This is the day in the calendar year when one is supposed to write about a women in a STEM occupation whose contributions one admires—a woman who does or has done something admirable somewhere in Science, Technology, Mathematics, Engineering or Mathematics. The day is named for the first woman to write computer code, Ada Lovelace.
I'm going to write a tiny bit about Doreen Kimura who was a professor and neuroscientist at Simon Fraser University. She died in February at the age of about 80. Some of her research had to do with how cognitive abilities differed between the sexes. When I read about research like that I usually think how little it matters for individuals. Simply put, there's overlap in every ability between the sexes.
However, at least in the articles I've read about her on the 'net, Kimura is resolutely forthright and honest. She opposed affirmative action. In her wikipedia article it says that she thought this demeaning to women. In the article on science.ca I understand her to say that forcing people into unsuitable careers can make them miserable. (And career developers could hardly disagree.)
So, Kimura found differences but didn't think that this meant that society should try to make up the difference—or something like that!

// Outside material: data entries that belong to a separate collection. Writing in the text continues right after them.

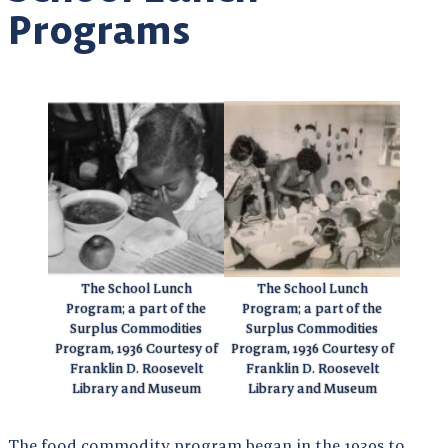
Programs
The School Lunch
The School Lunch
Program; a part of the
Program; a part of the
Surplus Commodities
Surplus Commodities
Program, 1936 Courtesy of
Program, 1936 Courtesy of
Franklin D. Roosevelt
Franklin D. Roosevelt
Library and Museum
Library and Museum
The food commodity program began in the 1930s to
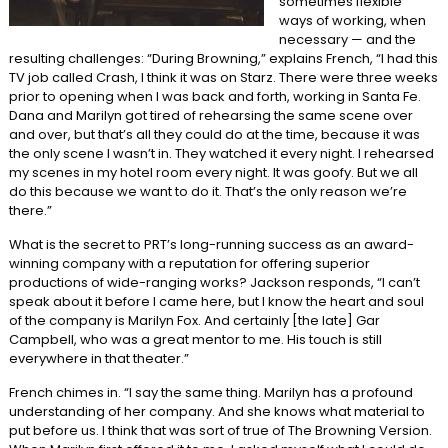
sometimes flexible
ways of working, when
necessary — and the
resulting challenges: “During Browning,” explains French, “I had this
TV job called Crash, I think it was on Starz. There were three weeks
prior to opening when I was back and forth, working in Santa Fe.
Dana and Marilyn got tired of rehearsing the same scene over
and over, but that’s all they could do at the time, because it was
the only scene I wasn’t in. They watched it every night. I rehearsed
my scenes in my hotel room every night. It was goofy. But we all
do this because we want to do it. That’s the only reason we’re
there.”
What is the secret to PRT’s long-running success as an award-
winning company with a reputation for offering superior
productions of wide-ranging works? Jackson responds, “I can’t
speak about it before I came here, but I know the heart and soul
of the company is Marilyn Fox. And certainly [the late] Gar
Campbell, who was a great mentor to me. His touch is still
everywhere in that theater.”
French chimes in. “I say the same thing. Marilyn has a profound
understanding of her company. And she knows what material to
put before us. I think that was sort of true of The Browning Version.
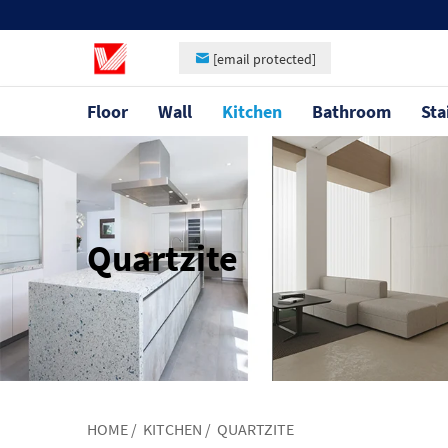
[email protected]
Floor
Wall
Kitchen
Bathroom
Sta
Quartzite
HOME
/
KITCHEN
/
QUARTZITE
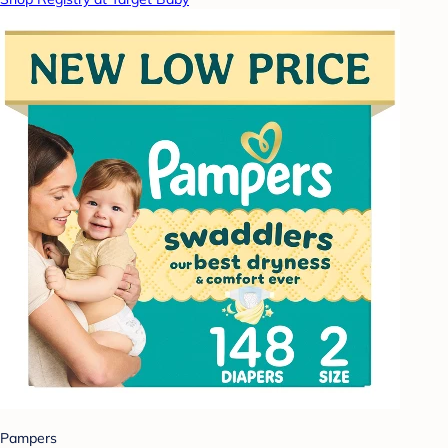
Pampers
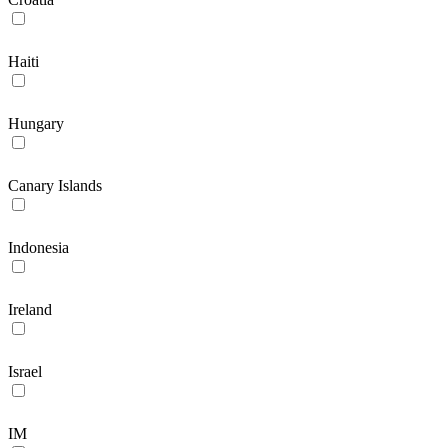
Haiti
Hungary
Canary Islands
Indonesia
Ireland
Israel
IM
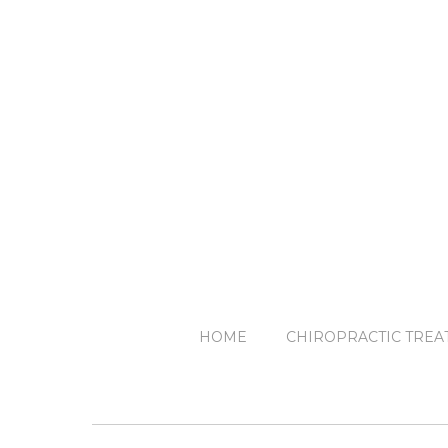
HOME
CHIROPRACTIC TREA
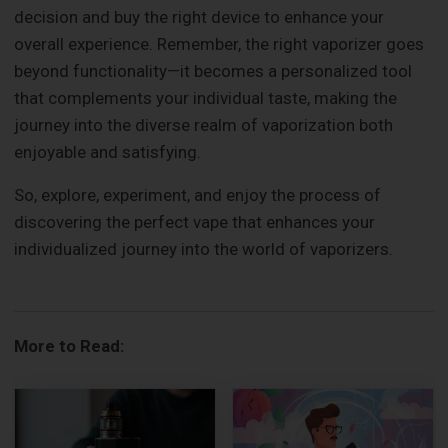
decision and buy the right device to enhance your
overall experience. Remember, the right vaporizer goes
beyond functionality—it becomes a personalized tool
that complements your individual taste, making the
journey into the diverse realm of vaporization both
enjoyable and satisfying.
So, explore, experiment, and enjoy the process of
discovering the perfect vape that enhances your
individualized journey into the world of vaporizers.
More to Read:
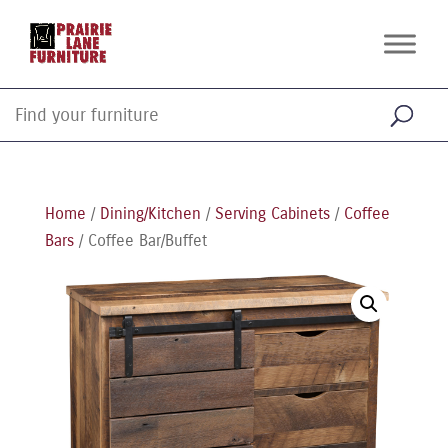
Home
/
Dining/Kitchen
/
Serving Cabinets
/
Coffee
Bars
/ Coffee Bar/Buffet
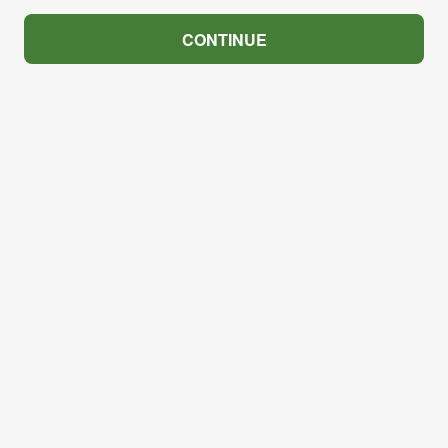
CONTINUE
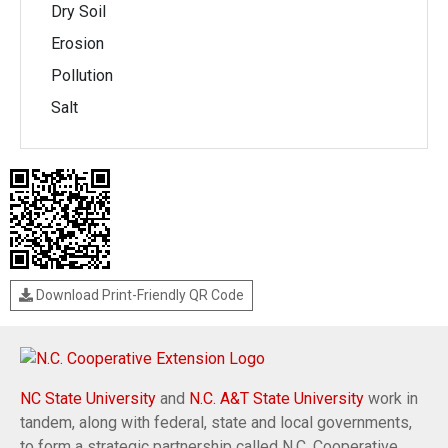
Dry Soil
Erosion
Pollution
Salt
Download Print-Friendly QR Code
NC State University
and
N.C. A&T State University
work in
tandem, along with federal, state and local governments,
to form a strategic partnership called N.C. Cooperative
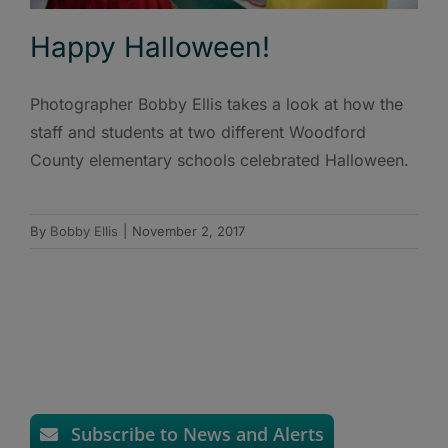
Happy Halloween!
Photographer Bobby Ellis takes a look at how the
staff and students at two different Woodford
County elementary schools celebrated Halloween.
By
Bobby Ellis
|
November 2, 2017
Subscribe to News and Alerts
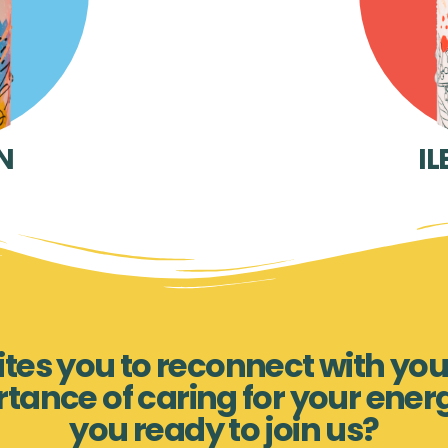
N
IL
nvites you to reconnect with you
rtance of caring for your ener
you ready to join us?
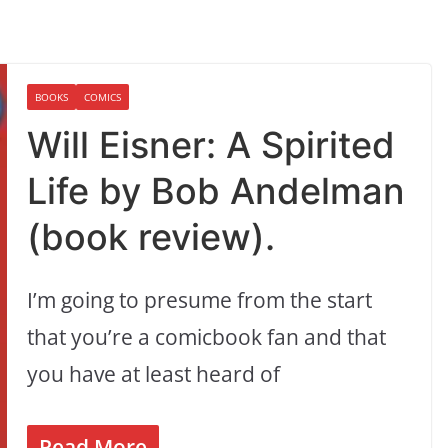
BOOKS
COMICS
Will Eisner: A Spirited
Life by Bob Andelman
(book review).
I’m going to presume from the start
that you’re a comicbook fan and that
you have at least heard of
Read More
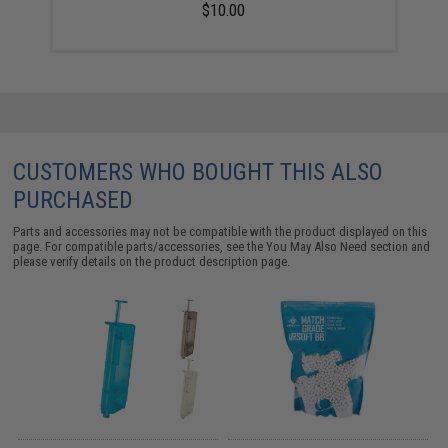
$10.00
CUSTOMERS WHO BOUGHT THIS ALSO
PURCHASED
Parts and accessories may not be compatible with the product displayed on this
page. For compatible parts/accessories, see the
You May Also Need section
and
please verify details on the product description page.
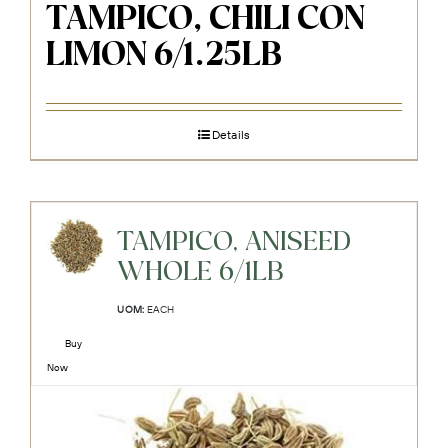
TAMPICO, CHILI CON
LIMON 6/1.25LB
Details
TAMPICO, ANISEED
WHOLE 6/1LB
UOM:
EACH
Buy
Now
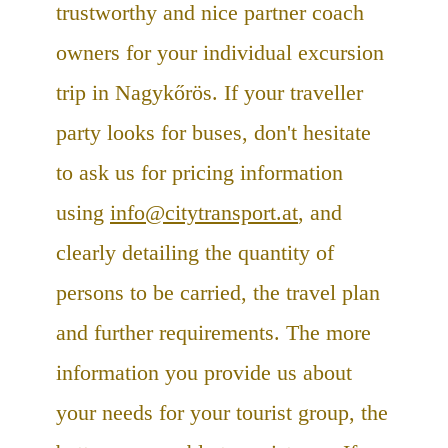
trustworthy and nice partner coach
owners for your individual excursion
trip in Nagykőrös. If your traveller
party looks for buses, don't hesitate
to ask us for pricing information
using
info@citytransport.at
, and
clearly detailing the quantity of
persons to be carried, the travel plan
and further requirements. The more
information you provide us about
your needs for your tourist group, the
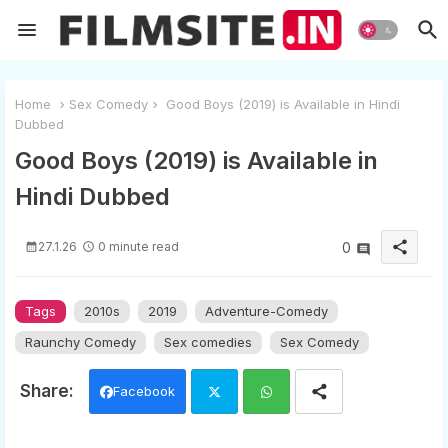
Home
Sex Comedy
Good Boys (2019) is Available in Hindi
Dubbed
Good Boys (2019) is Available in
Hindi Dubbed
share
27.1.26
0 minute read
0
Tags
2010s
2019
Adventure-Comedy
Raunchy Comedy
Sex comedies
Sex Comedy
Facebook
Twi
Wh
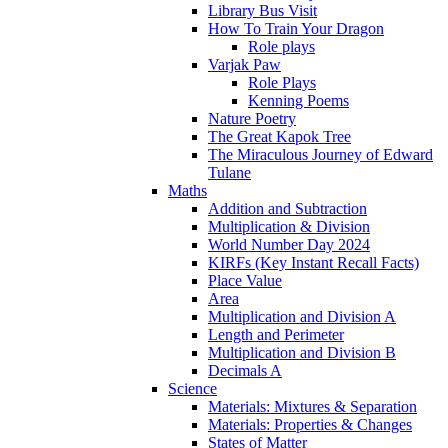
Library Bus Visit
How To Train Your Dragon
Role plays
Varjak Paw
Role Plays
Kenning Poems
Nature Poetry
The Great Kapok Tree
The Miraculous Journey of Edward
Tulane
Maths
Addition and Subtraction
Multiplication & Division
World Number Day 2024
KIRFs (Key Instant Recall Facts)
Place Value
Area
Multiplication and Division A
Length and Perimeter
Multiplication and Division B
Decimals A
Science
Materials: Mixtures & Separation
Materials: Properties & Changes
States of Matter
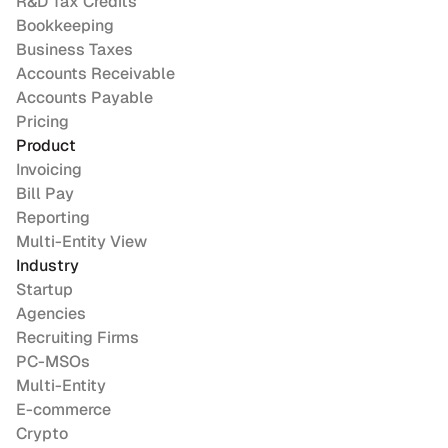
R&D Tax Credits
Bookkeeping
Business Taxes
Accounts Receivable
Accounts Payable
Pricing
Product
Invoicing
Bill Pay
Reporting
Multi-Entity View
Industry
Startup
Agencies
Recruiting Firms
PC-MSOs
Multi-Entity
E-commerce
Crypto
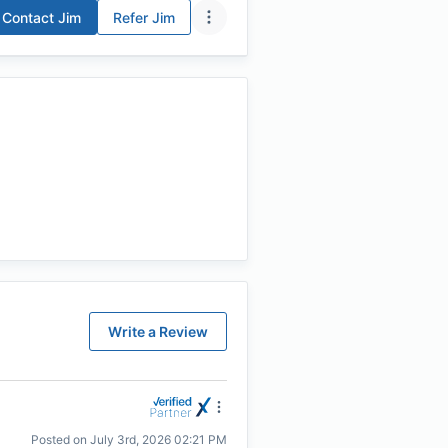
Contact
Jim
Refer
Jim
Write a Review
Posted on
July 3rd, 2026 02:21 PM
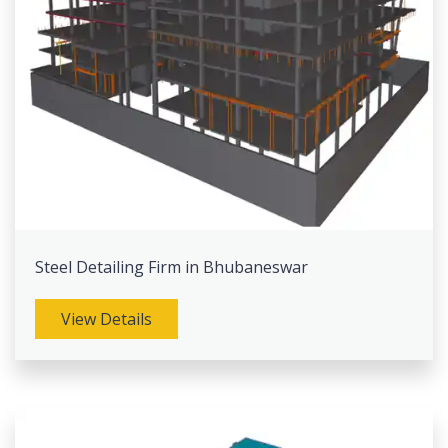
Steel Detailing Firm in Bhubaneswar
View Details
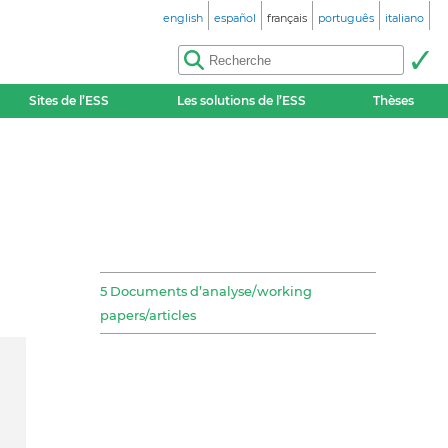
english
español
français
português
italiano
Sites de l’ESS
Les solutions de l’ESS
Thèses
5 Documents d’analyse/working
papers/articles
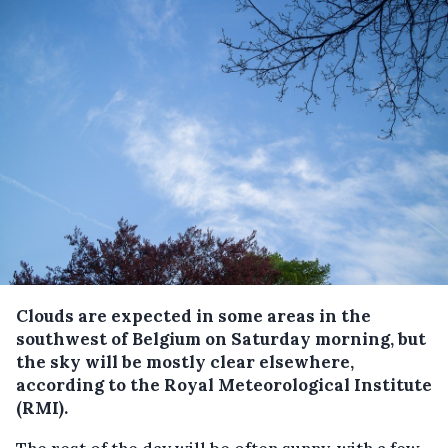
Clouds are expected in some areas in the
southwest of Belgium on Saturday morning, but
the sky will be mostly clear elsewhere,
according to the Royal Meteorological Institute
(RMI).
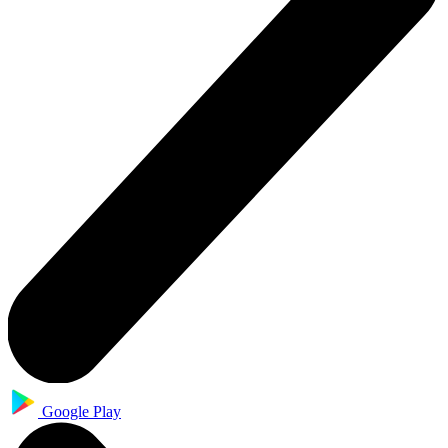
Google Play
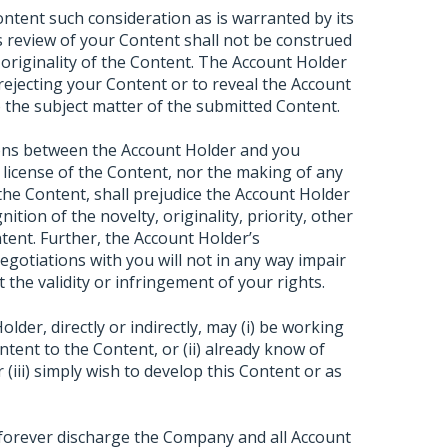
ontent such consideration as is warranted by its
 review of your Content shall not be construed
 originality of the Content. The Account Holder
 rejecting your Content or to reveal the Account
to the subject matter of the submitted Content.
ions between the Account Holder and you
 license of the Content, nor the making of any
 the Content, shall prejudice the Account Holder
ition of the novelty, originality, priority, other
tent. Further, the Account Holder’s
negotiations with you will not in any way impair
 the validity or infringement of your rights.
der, directly or indirectly, may (i) be working
tent to the Content, or (ii) already know of
(iii) simply wish to develop this Content or as
 forever discharge the Company and all Account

I cannot say that I admire Kimura for the results of her research. I really don't care whether men are better at dealing with mathematics and three-dimensional shapes, or whether women are better at spatial arrangements for that matter. I have enjoyed reading about someone who seems to separate issues clearly and to speak their mind about them. (I would like people to have the freedom and the resources to pursue possibilities of their choosing.)